Conhecido o inimigo, é hora de testar armas já existentes contra patógenos semelhantes (no Brasil, a Fundação Oswaldo Cruz vai participar de um amplo estudo envolvendo vários países). É aí que entram antivirais como as já famosas Coroquina e Hidroxicloroquina, que bloqueiam a entrada do vírus nas células. Uma das pesquisas mais avançadas nessa área é a da Universidade de Minnesota. Também nessa classe de medicamentos está o Barcitinib, usado contra artrite reumatoide, e o Camostat Mesylate.

Pelo menos duas outras classes de drogas estão sendo testadas. A de análogos virais (Remdesivir, Favipiravir), que buscam impedir a reprodução do vírus dentro da célula, além de drogas usadas no coquetel anti-aids (Ritonavir, Lopinavir), que inibem uma enzima de que o vírus precisa para se multiplicar. O site identificou 27 pesquisas usando uma ou mais drogas associadas.

Imunização

Do ponto de vista do desenvolvimento de uma vacina, a Organização Mundial da Saúde acompanha 41 iniciativas. The Conversation reproduziu dez delas.

A China começou a testar em humanos uma vacina que já mostrou resultados em macacos. O local escolhido para o teste foi Wuhan, onde a pandemia começou. Ali, 108 voluntários saudáveis estão participando do teste em humanos.

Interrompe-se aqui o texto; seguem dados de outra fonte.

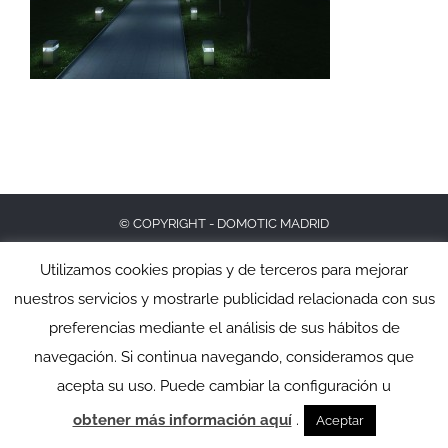
© COPYRIGHT - DOMOTIC MADRID
Utilizamos cookies propias y de terceros para mejorar
nuestros servicios y mostrarle publicidad relacionada con sus
preferencias mediante el análisis de sus hábitos de
navegación. Si continua navegando, consideramos que
acepta su uso. Puede cambiar la configuración u
obtener más información aquí
.
Aceptar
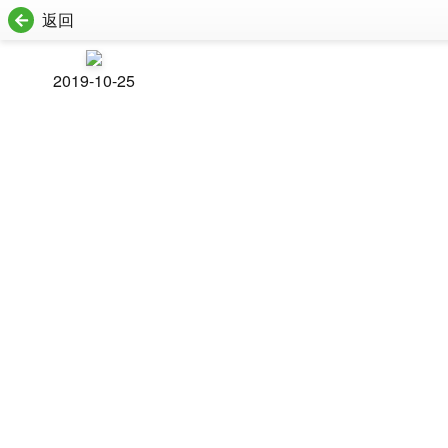
返回
2019-10-25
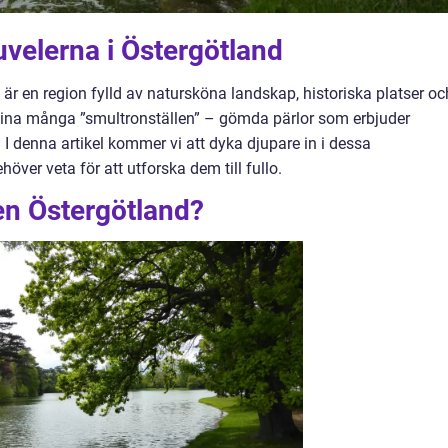
velerna i Östergötland
, är en region fylld av natursköna landskap, historiska platser oc
r sina många ”smultronställen” – gömda pärlor som erbjuder
I denna artikel kommer vi att dyka djupare in i dessa
höver veta för att utforska dem till fullo.
en Östergötland?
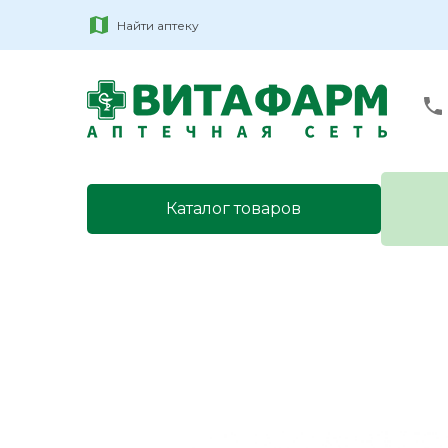
Найти аптеку
Каталог товаров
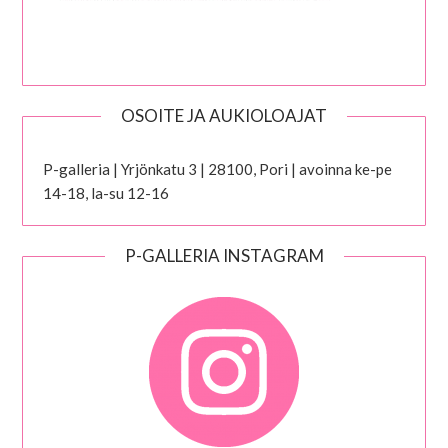
OSOITE JA AUKIOLOAJAT
P-galleria | Yrjönkatu 3 | 28100, Pori | avoinna ke-pe
14-18, la-su 12-16
P-GALLERIA INSTAGRAM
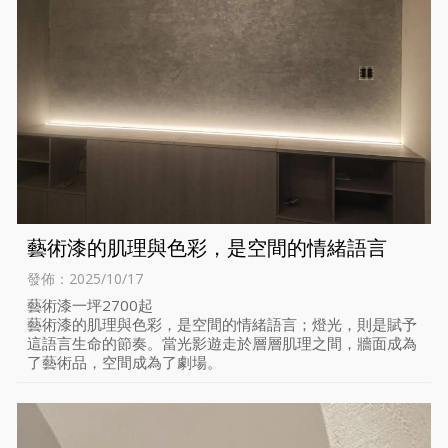
藝術漆的肌理與色彩，是空間的情緒語言
發佈：2025/10/17
藝術漆一坪2700起
藝術漆的肌理與色彩，是空間的情緒語言；燈光，則是賦予
這語言生命的節奏。當光影遊走於層層肌理之間，牆面成為
了藝術品，空間成為了劇場。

Uma associação internacional de entidades públicas, privadas, civis e filantrópicas conhecida pela sigla CEPI custeia oito projetos. Um do Instituto Pasteur com a Universidade de Pittsburg e a empresa Themis Bioscience estuda uma vacina em que o gene da covid-19 seria adicionado a um não virulento do sarampo para induzir uma resposta do organismo. Outra linha, da Universidade de Hong Kong, tenta adicionar o vírus da covid-19 ao da influenza. A Universidade de Oxford e o Jenner Institute estudam uma vacina recombinante que poderia ser produzida em células embrionárias de aves. A Novavax aposta em um estudo envolvendo nanotecnologia. A Universidade de Queensland estuda uma molécula sintética que simularia a estrutura do vírus (também em fase de teste em humanos). Os laboratórios Moderna e CureVac desenvolvem produtos diferentes com a mesma abordagem, usando fragmentos de RNA que provocariam uma resposta imunológica. O laboratório Inovio Pharmaceuticals usa uma proteína presente na superfície do novo coronavírus. A décima pesquisa, custeada pelo Governo da Espanha, busca desenvolver uma vacina usando uma forma atenuada do vírus.

Nem todos os produtos resultantes dessas pesquisas devem apresentar resultados efetivos e baixa toxicidade, mas com tantas abordagens diferentes, a esperança é em algum momento de 2021 a covid-19 ser previnível e tratável, deixando esse triste momento da história humana para trás.